File metadata and controls

97 lines (79 loc) · 6 KB

Chapter 2 Questions

Explain NoSQL and Relational Databases in your own words. What are their strengths? What are their weaknesses?

Relational databases are generally made up of structured data (aka tables or relations) so it tends to be more rigid while non-relational databases are more dynamic, meaning there are less rules surrounding data-format. Non-relational databases can be represented as a graph or a simple KV table.

Relational databases are 'safe' in that the format of the data you insert and query are guaranteed. It's harder to horizontally scale relational databases since a common query can fetch and process multiple tables and rows, so they tend to be scaled up vertically. Additionally, they've been around for a while and many of the existing relational database management systems are ACID-compliant, meaning they meet some reliability guarantees.

Non-relational databases tend to be less focused on fetching and processing multiple tables and rows, but more on horizontal scalability and performance. Instead of having structured data, their data tends to be unstructured and they leave the processing to the clients. They're newer and many NoSQL databases don't fully support ACID the way that relational databases do, IIUC.

There are three types of NoSQL databases (KV, Document, Graph). Explain each in your own words and some of the strengths and weaknesses of each.

I'm going to lump KV and document-based databases into the same family, as they boil down to having some value (whether it's unstructured data or a document) keyed by some unique id. Document-based databases can additionally support more features that depend on the document itself (like indexing based on a field within the document) since it's loosely-structured. These databases tend to have less consistency guarantees, however they are very simple and easy to understand (and also easy to horizontally scale).

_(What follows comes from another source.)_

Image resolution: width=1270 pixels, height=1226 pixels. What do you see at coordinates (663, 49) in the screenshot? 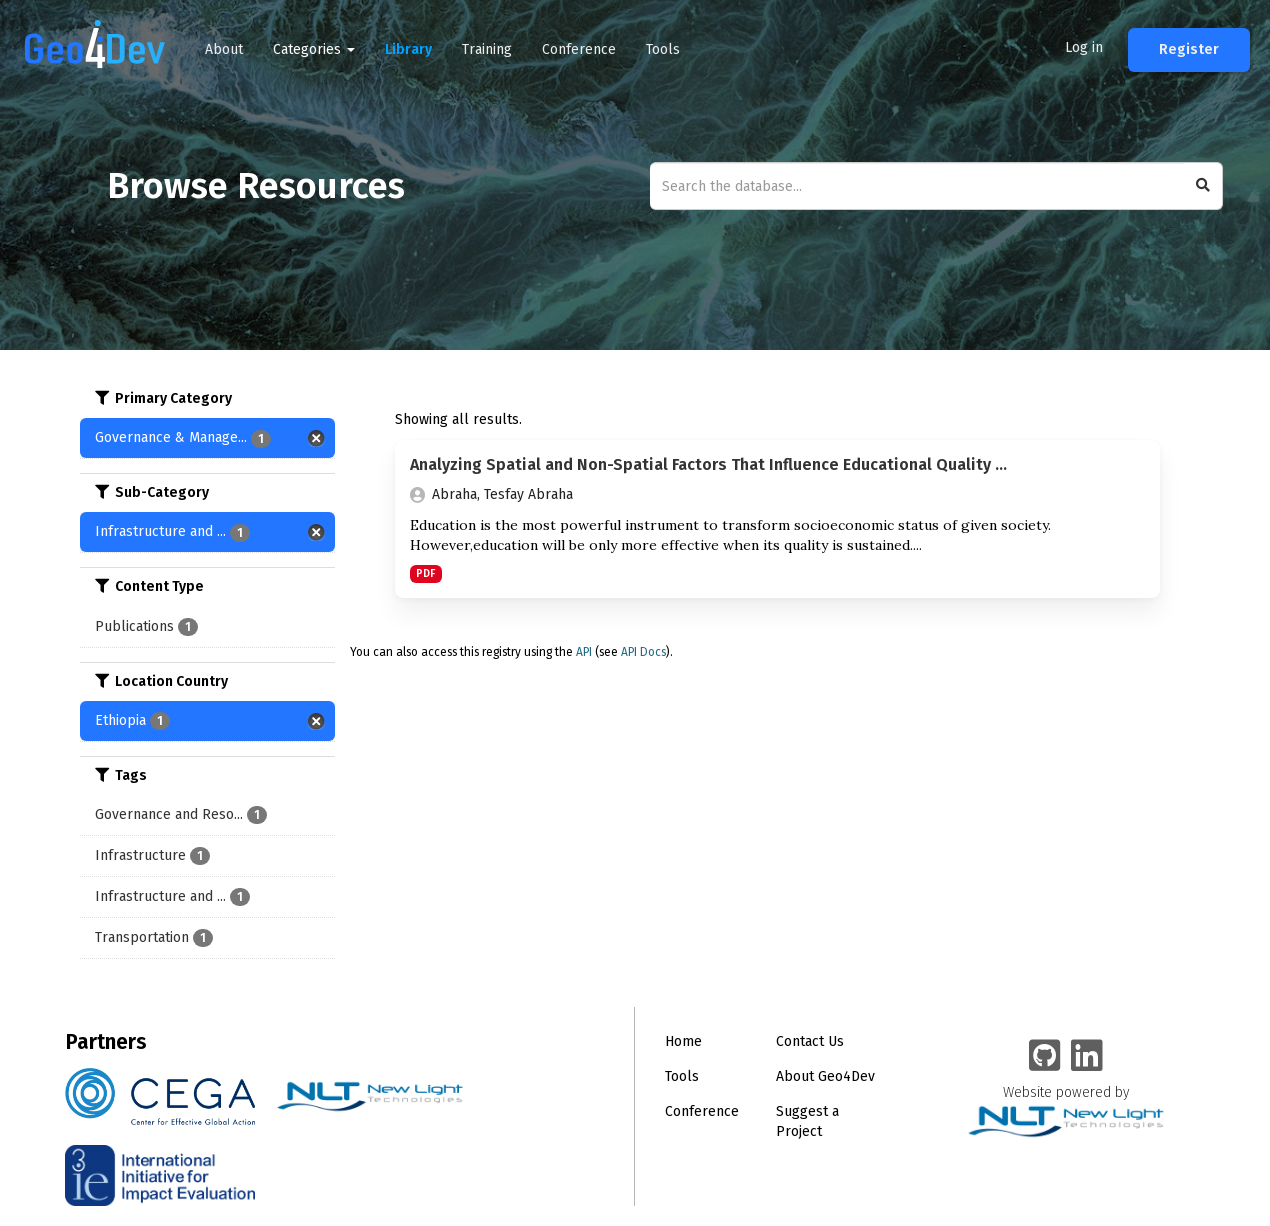
I see `Tools` at bounding box center [663, 49].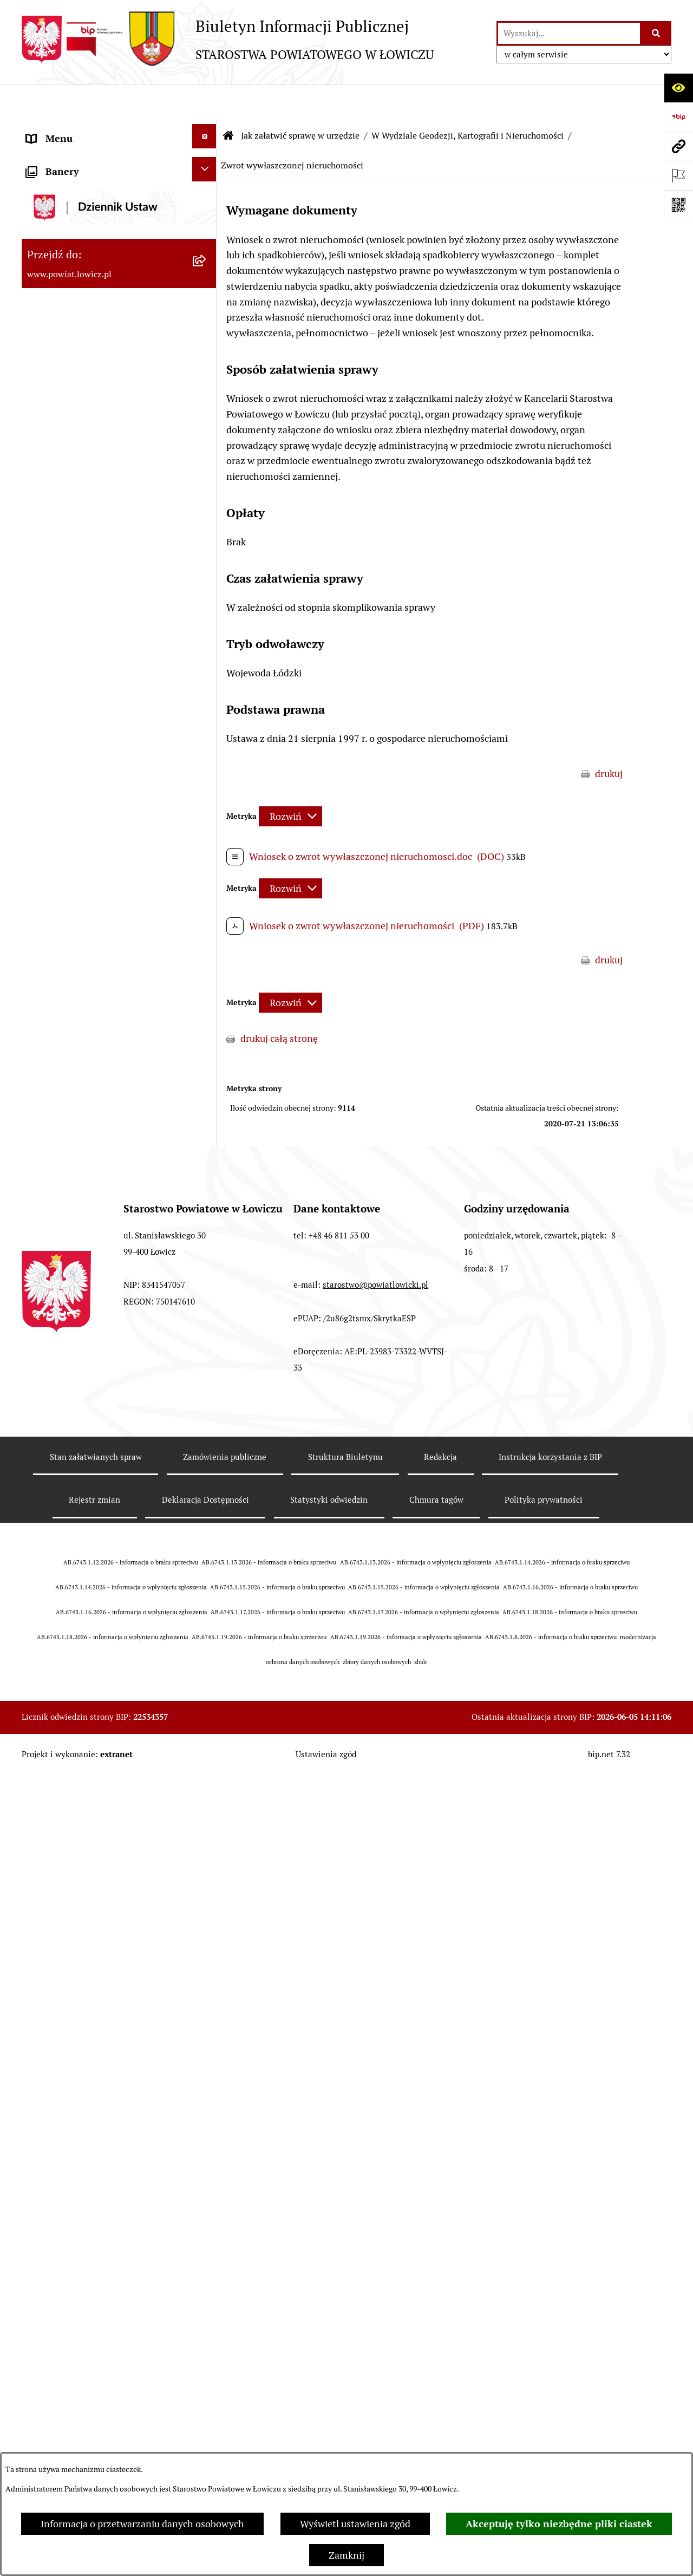 The height and width of the screenshot is (2576, 693). Describe the element at coordinates (609, 738) in the screenshot. I see `drukuj` at that location.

Graph databases store their data in a graph, where both nodes and edges contain data. The data in the edges link the data in the nodes together, so that they can be traversed and queried together easily. These types of databases are good for pieces of data that have many relations. Graph databases can be hard to shard (and therefore hard to horizontally scale), since you'd need to ensure that 'connected components' sit on the same shard. However, they are easy to visualize and some of their query languages enable us to do things like declaratively traverse all edges/vertices that contain X data.

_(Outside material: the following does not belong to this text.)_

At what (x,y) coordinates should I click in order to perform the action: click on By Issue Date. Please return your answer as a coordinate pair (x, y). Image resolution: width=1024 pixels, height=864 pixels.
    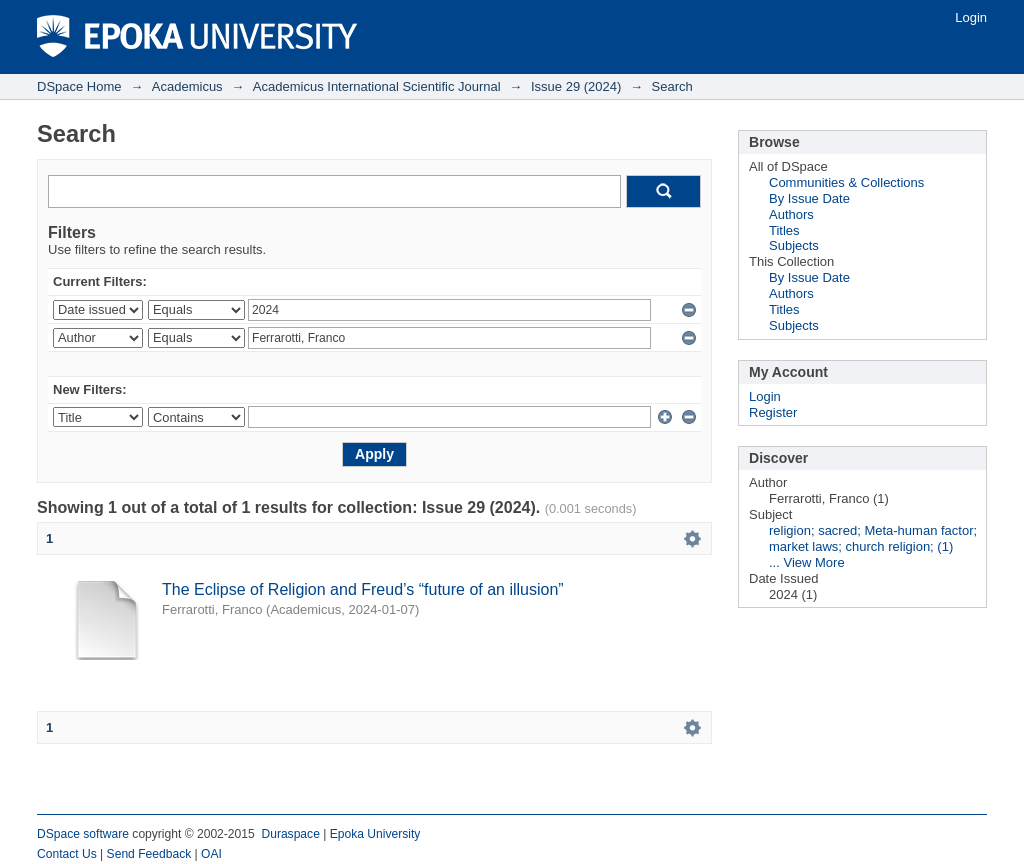
    Looking at the image, I should click on (809, 198).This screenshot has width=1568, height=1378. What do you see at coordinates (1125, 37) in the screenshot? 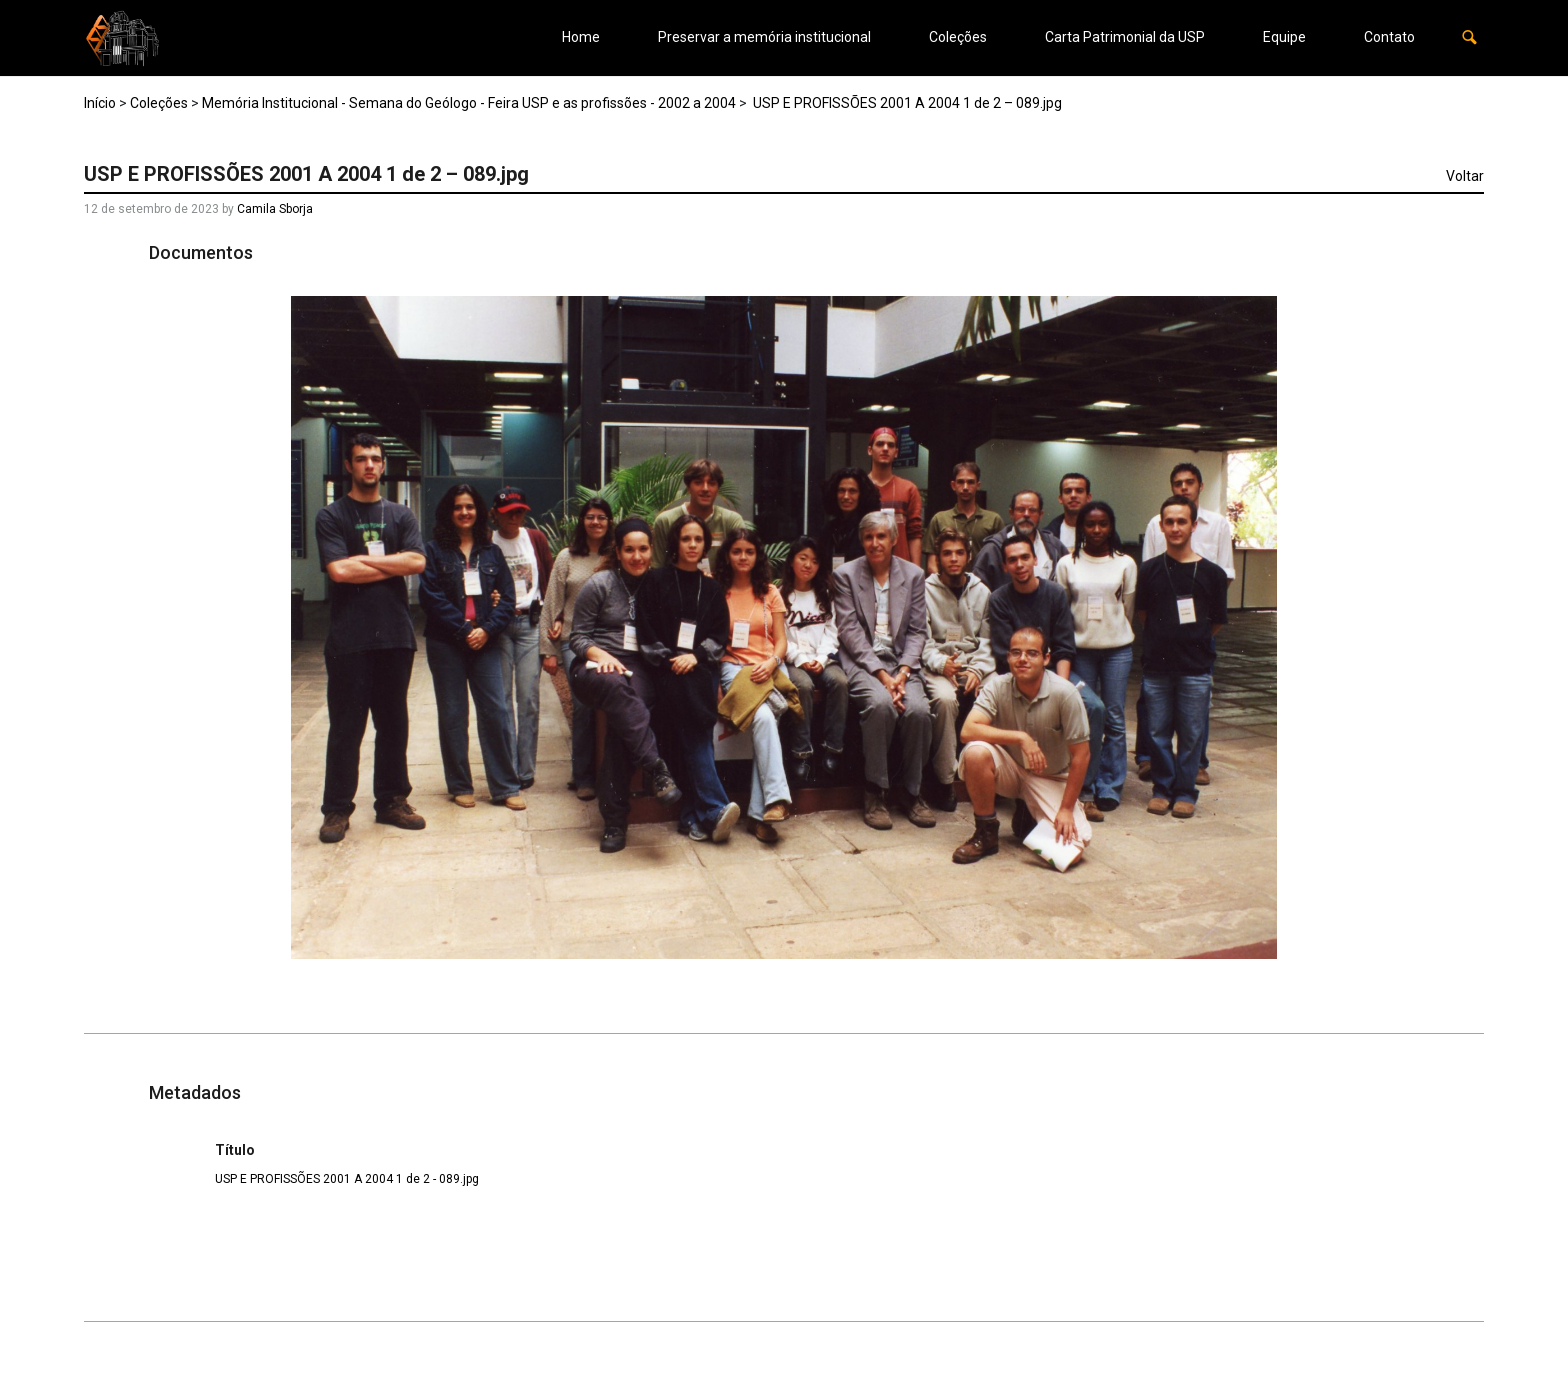
I see `Carta Patrimonial da USP` at bounding box center [1125, 37].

What was your favorite query language this chapter? Why? Explore a query language you haven't tried before and try to explain its pros and cons.

SPARQL is my favorite query language in this chapter -- it's a nice and concise declarative language. I liked all the declarative query languages, but I picked SPARQL because it looked more concise. Declarative languages give people who work on the query-engine of these databases a lot of freedom and room for optimizations.

I'll be exploring PromQL.

Off the bat, I think the query language isn't very uniform and it's pretty hard to tell what's happening (under the hood) based on the query language. There's no clear order in operations, at least to me (see: sum(http_requests_total{method="GET"} offset 5m @ 1609746000)). It also looks like it's hard to 'join' timeseries together using this query language (I wasn't able to find something on their reference doc). OTOH, I guess this makes this query language pretty straight-forward and easy to use since it's so short and limited (despite the operations being all over place, IMO).

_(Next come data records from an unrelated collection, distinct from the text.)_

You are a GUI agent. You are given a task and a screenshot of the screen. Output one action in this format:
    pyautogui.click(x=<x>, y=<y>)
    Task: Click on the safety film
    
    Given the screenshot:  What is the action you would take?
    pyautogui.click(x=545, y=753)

Assume your next project is to create a Social Network. How would you store the data, and why?

I'd store the social network data as a graph (so in a graph database). Things (places, events, etc.) and people would be stored as vertices in this database and edges would be actions (likes, is from, went to, etc.). It just makes more sense to store this as a graph instead of a relational database because of how many relations exist in a Social Network. A declarative query language for one of the graph databases would also make queries simpler, when compared to a SQL query.

Mapreduce is the first example of a distributed batch processing paradigm. Give a short summary of it. How would you improve it? What does it do well? What are some things you dislike about it?

MapReduce is a programming model where we can process data across many machines by implementing a few custom stateless functions, namely map and reduce. It gives clients a lot of control over how they want to transform and aggregate the data than a regular query language and query engine would. By being stateless, it is also somewhat limited in functionality. It could be improved by adding more complex operations (like keeping track of some state shared between map/reduce stages). There is bound to be a bottleneck since not all data across the machines will be equal, so some type of query planning would also be helpful to prevent bottlenecks (e.g. 1 machine has 1TiB data, 99 machines have 1GiB).

It is said that NoSQL databases do not require a schema up front. Is this true? Conversely, is it possible to change the schemas of SQL databases after creation? If so, what are the caveats?

Since NoSQL is pretty ambiguous, it may not be true for some of the NoSQL database systems out there. I could see a graph database having some sort of schema required up-front.

Schema changes in SQL databases are possible, but should be introduced carefully and slowly. Specifically: you'd need to be careful about interactions between services and the database (backward and forward compatibility); you need to be careful about not introducing latency or downtime to users of the database while you're updating it (under a lock/transaction?); and you need to be careful that the schema takes effect immediately (partial new schema, partial old schema). I'm not super familiar with the last one, but I imagine most relational database management systems can handle that natively?